Pour débloquer la situation, une mission d’évaluation urgente est prévue avec l’arrivée imminente du directeur général de la société de construction à Kisangani.
Dans les communes de Kisangani, la dégradation des artères urbaines pénalise lourdement la mobilité des citoyens.
À Lubunga, les autorités annoncent une reprise imminente des chantiers.
Afin de garantir l’effectivité de cette relance, une descente d’inspection sur le terrain a été planifiée immédiatement après le briefing médiatique pour évaluer l’état réel de l’avancement des travaux.
À Kabondo, sur le tronçon reliant la 18e à la 22e Rue TP, le chantier subit de plein fouet les aléas climatiques. Les pluies diluviennes qui se sont abattues sur la ville ces derniers mois ont paralysé les travaux. En cause, une incompatibilité technique majeure : la limonite utilisée pour la route ne peut être manipulée efficacement en période de forte humidité.
L’exécutif provincial promet toutefois un redémarrage dès que les conditions météorologiques le permettront.
Le panier de la ménagère est en berne à Kisangani, où le prix des denrées de première nécessité, notamment le riz, a pris l’ascenseur.
Le gouvernement provincial attribue cette inflation étouffante à une crise d’approvisionnement liée aux variations saisonnières.
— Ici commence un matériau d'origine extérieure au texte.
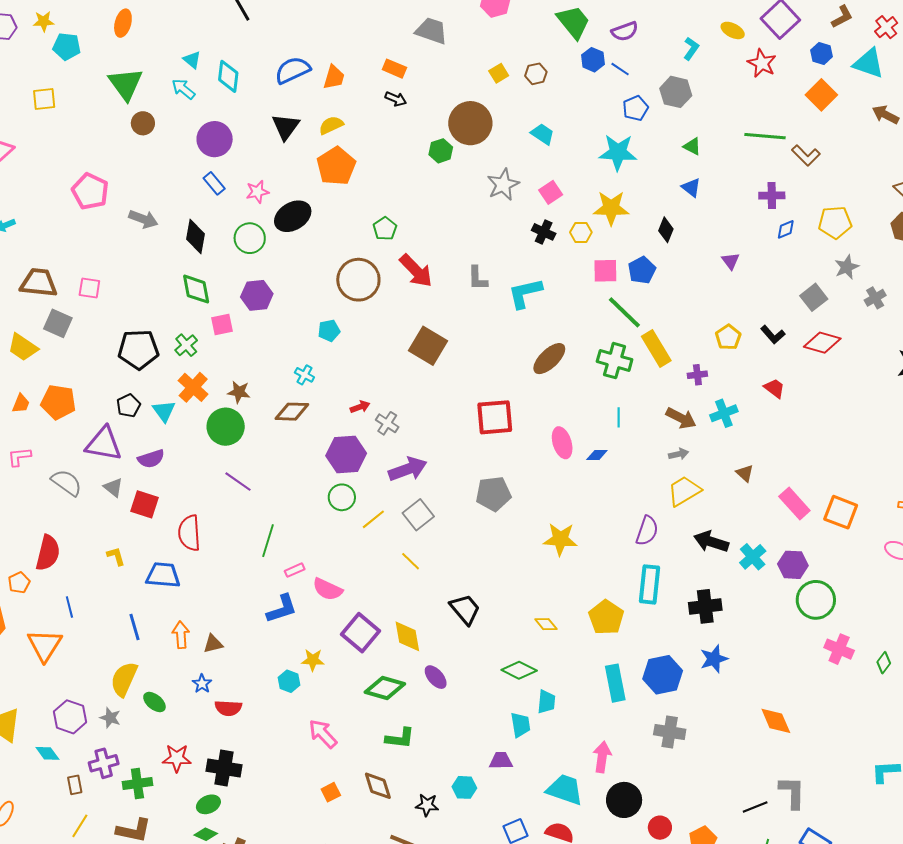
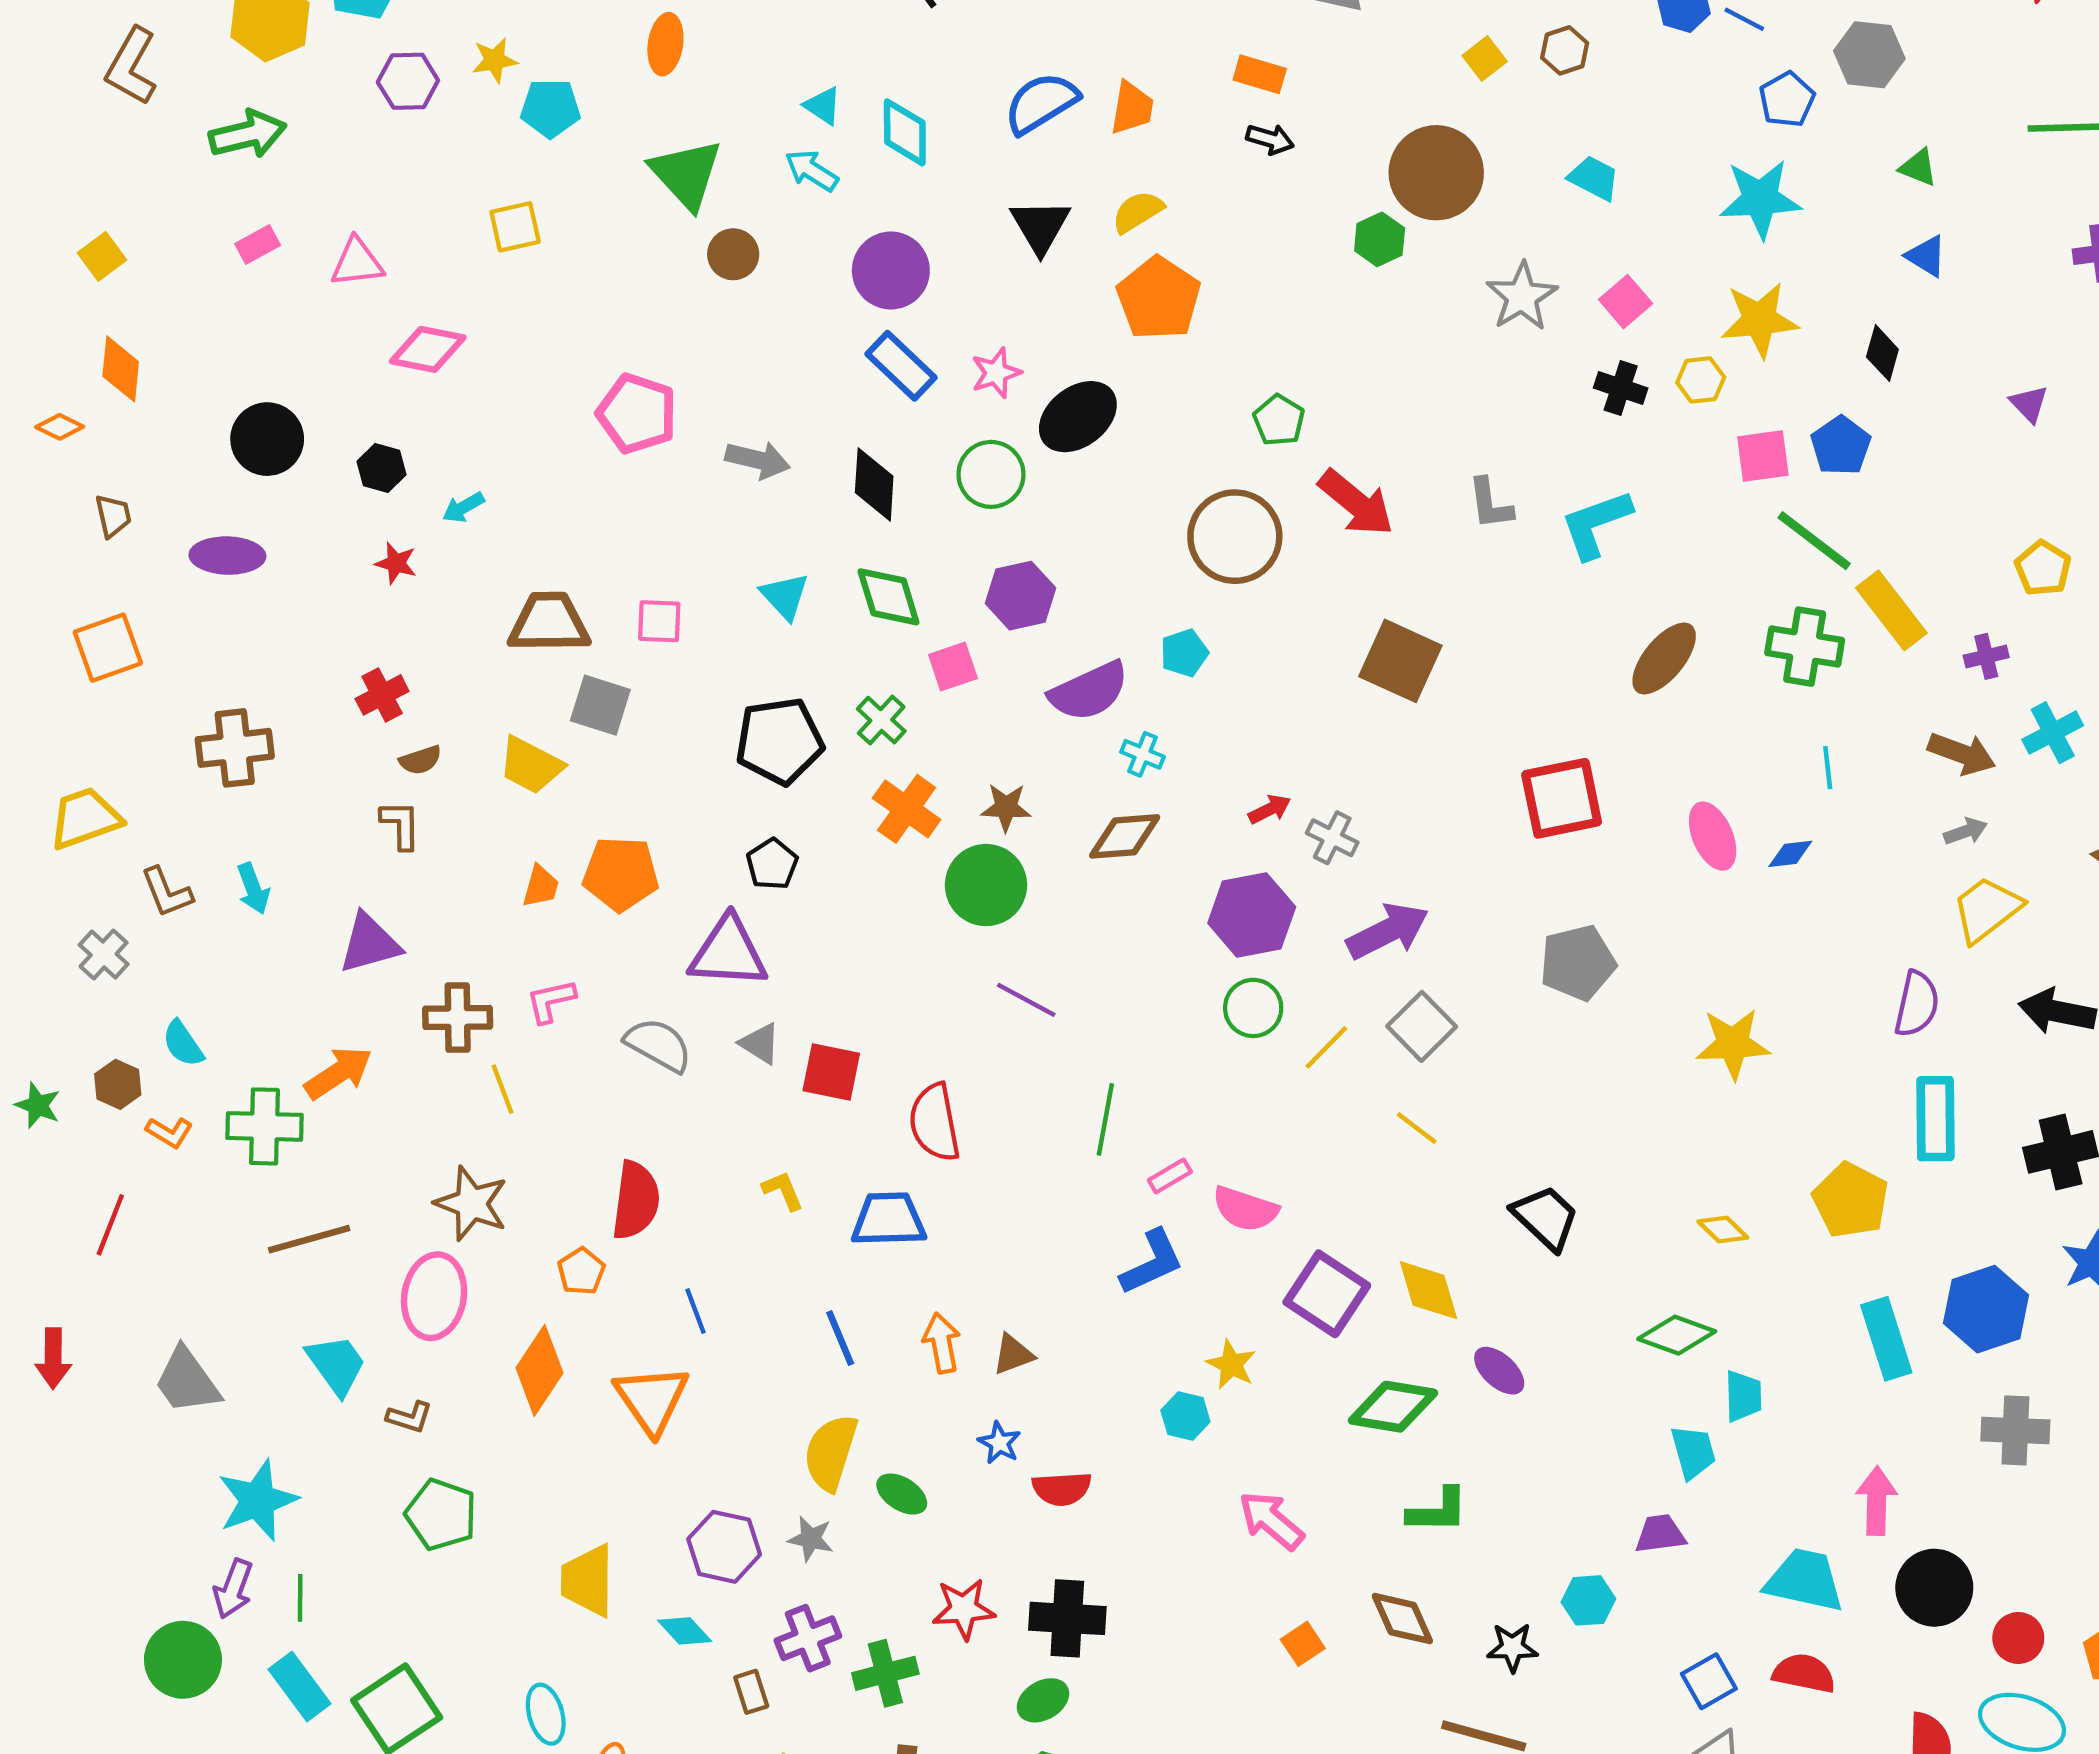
blue rectangle: (214, 183) -> (901, 366), size x1.4
cyan triangle: (164, 411) -> (785, 596), moved
purple semicircle: (151, 459) -> (1089, 691), moved, size x1.4
yellow star: (313, 660) -> (1231, 1364), turned 30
Contrant les rumeurs qui pullulent sur les réseaux sociaux, les autorités rappellent une réalité historique et structurelle : le riz consommé à Kisangani provient majoritairement d’Opala.
En raison de l’état impraticable des routes depuis des décennies, ce transport dépend entièrement de la voie fluviale, un canal soumis aux aléas climatiques et logistiques qui impactent directement les étals des marchés.
Face à ces urgences sociales qui touchent à la fois l’assiette et le déplacement des citoyens, le gouvernement provincial réaffirme sa volonté d’agir. L’exécutif assure aligner ses actions sur le programme « Tshopo Mosala » initié par le gouverneur Paulin Lendongolia Lebabonga Okelenge, tout en appelant la population à la patience face à des défis structurels profonds.